◆ Collected data:
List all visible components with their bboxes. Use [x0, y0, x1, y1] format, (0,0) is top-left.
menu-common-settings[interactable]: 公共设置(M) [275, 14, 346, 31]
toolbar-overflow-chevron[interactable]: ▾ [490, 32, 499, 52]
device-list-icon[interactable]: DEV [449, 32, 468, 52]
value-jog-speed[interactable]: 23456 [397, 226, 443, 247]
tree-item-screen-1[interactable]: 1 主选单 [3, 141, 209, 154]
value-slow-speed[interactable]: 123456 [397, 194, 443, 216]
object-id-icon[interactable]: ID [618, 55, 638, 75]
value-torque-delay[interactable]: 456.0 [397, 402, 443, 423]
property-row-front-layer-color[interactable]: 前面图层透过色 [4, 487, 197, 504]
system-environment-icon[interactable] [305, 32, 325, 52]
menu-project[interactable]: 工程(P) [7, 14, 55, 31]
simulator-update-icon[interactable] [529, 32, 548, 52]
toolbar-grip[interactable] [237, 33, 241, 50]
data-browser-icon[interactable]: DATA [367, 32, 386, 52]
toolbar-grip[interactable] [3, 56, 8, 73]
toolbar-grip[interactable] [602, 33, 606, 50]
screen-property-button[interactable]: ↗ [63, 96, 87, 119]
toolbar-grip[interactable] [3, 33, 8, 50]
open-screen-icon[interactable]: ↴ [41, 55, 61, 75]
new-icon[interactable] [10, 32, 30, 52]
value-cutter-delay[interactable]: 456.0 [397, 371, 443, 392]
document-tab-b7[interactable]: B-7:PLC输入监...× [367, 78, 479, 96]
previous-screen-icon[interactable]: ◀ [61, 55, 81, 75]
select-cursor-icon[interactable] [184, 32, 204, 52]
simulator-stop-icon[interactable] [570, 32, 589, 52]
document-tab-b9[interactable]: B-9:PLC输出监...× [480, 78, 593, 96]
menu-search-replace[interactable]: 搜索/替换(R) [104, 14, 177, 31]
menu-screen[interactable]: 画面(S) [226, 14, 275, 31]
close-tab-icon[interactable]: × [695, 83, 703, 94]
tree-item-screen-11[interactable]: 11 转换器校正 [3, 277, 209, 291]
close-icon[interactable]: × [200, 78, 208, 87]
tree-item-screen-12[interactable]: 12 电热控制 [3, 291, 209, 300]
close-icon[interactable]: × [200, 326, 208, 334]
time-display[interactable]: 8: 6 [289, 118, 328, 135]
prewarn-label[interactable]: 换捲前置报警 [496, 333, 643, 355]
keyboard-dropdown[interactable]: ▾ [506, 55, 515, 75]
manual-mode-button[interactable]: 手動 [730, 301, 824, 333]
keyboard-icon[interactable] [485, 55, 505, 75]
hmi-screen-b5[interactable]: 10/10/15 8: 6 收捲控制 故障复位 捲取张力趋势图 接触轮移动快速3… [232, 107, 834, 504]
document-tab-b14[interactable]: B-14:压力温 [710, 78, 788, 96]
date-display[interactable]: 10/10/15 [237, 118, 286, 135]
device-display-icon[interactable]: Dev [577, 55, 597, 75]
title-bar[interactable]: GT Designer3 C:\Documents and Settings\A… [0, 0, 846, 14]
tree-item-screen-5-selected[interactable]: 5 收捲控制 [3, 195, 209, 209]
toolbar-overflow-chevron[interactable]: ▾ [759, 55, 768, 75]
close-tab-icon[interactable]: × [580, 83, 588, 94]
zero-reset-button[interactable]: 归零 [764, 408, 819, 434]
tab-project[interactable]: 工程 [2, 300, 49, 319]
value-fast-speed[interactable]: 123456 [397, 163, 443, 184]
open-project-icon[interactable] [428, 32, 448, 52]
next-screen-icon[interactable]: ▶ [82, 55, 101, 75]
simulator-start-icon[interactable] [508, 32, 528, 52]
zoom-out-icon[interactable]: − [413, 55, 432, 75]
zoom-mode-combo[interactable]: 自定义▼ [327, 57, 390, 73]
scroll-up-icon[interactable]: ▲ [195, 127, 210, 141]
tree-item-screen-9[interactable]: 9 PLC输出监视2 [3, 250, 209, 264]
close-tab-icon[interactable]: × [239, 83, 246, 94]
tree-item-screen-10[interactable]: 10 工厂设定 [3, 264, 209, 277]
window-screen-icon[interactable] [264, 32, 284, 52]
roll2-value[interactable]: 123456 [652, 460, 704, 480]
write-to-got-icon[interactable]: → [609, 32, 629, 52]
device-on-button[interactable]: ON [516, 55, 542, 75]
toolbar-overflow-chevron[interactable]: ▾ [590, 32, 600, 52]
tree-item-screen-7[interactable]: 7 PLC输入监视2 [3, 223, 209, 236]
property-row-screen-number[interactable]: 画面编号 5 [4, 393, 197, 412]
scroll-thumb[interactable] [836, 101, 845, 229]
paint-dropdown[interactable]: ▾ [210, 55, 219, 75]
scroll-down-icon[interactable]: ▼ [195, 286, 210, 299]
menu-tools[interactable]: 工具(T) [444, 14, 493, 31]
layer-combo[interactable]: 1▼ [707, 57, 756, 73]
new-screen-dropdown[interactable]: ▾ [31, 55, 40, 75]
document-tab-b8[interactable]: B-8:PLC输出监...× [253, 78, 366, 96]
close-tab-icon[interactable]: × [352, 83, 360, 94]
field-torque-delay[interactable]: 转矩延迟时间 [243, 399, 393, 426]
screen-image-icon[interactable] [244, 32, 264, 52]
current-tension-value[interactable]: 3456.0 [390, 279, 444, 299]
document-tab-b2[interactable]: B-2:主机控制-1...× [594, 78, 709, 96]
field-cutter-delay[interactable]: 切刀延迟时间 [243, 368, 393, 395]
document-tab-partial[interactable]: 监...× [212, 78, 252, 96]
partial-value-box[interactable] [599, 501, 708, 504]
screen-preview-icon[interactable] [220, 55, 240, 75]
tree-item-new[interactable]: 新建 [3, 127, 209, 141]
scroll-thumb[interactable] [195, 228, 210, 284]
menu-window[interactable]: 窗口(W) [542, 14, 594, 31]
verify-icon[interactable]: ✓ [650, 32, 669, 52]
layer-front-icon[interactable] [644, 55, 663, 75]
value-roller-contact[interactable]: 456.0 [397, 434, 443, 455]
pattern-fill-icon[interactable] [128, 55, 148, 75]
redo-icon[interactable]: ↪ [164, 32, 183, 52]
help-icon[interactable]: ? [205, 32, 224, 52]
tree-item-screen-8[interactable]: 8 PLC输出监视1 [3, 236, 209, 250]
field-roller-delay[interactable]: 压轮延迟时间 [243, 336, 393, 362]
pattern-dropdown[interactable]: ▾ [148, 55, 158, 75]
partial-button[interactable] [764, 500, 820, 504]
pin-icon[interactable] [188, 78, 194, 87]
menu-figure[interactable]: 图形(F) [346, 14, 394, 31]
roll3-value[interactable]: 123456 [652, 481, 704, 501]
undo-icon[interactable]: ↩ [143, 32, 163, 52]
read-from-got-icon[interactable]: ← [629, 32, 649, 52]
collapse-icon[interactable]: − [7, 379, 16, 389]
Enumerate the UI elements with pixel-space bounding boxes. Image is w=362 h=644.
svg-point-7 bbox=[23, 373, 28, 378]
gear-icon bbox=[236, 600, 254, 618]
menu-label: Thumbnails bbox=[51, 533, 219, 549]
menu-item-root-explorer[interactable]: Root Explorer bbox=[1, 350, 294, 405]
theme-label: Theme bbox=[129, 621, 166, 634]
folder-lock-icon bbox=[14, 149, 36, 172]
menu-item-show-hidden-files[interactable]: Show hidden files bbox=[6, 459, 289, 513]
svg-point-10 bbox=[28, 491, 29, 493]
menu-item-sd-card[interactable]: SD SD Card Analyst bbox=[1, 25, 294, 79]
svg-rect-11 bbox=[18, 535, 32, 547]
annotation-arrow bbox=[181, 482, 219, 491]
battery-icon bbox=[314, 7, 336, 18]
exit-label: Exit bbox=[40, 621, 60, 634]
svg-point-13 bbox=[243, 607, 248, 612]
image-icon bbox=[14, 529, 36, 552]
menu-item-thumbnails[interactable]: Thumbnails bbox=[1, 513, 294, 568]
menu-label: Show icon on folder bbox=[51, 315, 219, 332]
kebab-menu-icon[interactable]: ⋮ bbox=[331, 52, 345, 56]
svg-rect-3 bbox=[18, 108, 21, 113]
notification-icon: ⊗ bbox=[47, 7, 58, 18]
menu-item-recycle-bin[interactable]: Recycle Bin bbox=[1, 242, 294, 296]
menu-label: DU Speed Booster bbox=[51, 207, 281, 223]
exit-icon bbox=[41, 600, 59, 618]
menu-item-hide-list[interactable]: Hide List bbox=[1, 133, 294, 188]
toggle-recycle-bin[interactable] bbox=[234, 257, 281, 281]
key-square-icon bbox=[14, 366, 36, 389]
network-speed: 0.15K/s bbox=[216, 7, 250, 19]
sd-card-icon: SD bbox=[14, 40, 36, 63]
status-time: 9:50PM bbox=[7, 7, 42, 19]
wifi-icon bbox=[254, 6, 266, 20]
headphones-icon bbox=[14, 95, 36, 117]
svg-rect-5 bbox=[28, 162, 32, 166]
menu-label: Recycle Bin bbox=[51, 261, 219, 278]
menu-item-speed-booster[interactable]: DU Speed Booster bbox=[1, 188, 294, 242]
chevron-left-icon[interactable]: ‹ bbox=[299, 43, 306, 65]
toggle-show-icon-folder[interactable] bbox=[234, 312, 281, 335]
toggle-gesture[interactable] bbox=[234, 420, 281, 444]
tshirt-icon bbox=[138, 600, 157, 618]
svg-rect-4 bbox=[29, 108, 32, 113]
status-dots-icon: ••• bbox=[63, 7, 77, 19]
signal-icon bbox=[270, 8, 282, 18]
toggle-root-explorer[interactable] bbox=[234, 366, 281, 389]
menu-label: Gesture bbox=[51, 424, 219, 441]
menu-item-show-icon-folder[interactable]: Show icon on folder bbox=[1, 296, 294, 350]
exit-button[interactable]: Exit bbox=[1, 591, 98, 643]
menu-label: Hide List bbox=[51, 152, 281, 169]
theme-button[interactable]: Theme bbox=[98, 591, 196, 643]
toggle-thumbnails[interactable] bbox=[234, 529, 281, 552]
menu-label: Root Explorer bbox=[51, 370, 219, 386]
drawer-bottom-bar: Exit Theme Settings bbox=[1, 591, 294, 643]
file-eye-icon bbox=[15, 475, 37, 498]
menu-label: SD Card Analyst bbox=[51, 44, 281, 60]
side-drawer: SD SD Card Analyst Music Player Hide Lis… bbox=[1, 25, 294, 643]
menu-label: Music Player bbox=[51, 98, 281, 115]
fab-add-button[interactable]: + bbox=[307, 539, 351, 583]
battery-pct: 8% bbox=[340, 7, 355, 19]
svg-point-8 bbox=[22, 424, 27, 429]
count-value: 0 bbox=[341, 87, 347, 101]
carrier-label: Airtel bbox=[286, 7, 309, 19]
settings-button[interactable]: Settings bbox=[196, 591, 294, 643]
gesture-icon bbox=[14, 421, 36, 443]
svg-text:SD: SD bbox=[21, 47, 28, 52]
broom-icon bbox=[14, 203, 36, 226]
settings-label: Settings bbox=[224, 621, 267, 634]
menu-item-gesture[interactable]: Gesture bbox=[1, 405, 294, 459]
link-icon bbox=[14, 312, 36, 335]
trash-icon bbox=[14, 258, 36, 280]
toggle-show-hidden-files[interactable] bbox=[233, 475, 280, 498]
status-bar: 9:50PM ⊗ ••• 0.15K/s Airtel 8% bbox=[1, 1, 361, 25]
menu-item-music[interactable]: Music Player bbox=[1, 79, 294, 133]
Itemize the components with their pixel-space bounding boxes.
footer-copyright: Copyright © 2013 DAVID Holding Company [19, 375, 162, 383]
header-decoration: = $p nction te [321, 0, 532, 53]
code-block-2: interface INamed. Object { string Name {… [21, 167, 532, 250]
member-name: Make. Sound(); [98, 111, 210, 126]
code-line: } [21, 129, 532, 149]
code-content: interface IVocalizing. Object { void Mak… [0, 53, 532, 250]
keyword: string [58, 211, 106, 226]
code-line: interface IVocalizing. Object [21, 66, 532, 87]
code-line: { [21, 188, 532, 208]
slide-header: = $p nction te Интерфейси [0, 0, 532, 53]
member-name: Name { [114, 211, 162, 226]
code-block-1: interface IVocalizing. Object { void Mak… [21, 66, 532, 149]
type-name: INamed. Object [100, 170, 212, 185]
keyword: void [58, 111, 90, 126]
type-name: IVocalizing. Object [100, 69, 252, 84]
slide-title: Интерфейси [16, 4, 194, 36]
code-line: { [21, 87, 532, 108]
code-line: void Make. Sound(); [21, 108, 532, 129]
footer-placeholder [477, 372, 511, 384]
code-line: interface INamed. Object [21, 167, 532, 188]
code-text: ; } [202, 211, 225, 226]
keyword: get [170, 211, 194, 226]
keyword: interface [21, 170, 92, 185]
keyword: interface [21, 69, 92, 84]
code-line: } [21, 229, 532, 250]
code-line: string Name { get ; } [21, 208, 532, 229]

◆ DIRECTIONS: Among the records above, count the lines that include the word "Make" and state the number by itself.

◆ RESULT OF THE EXERCISE: 2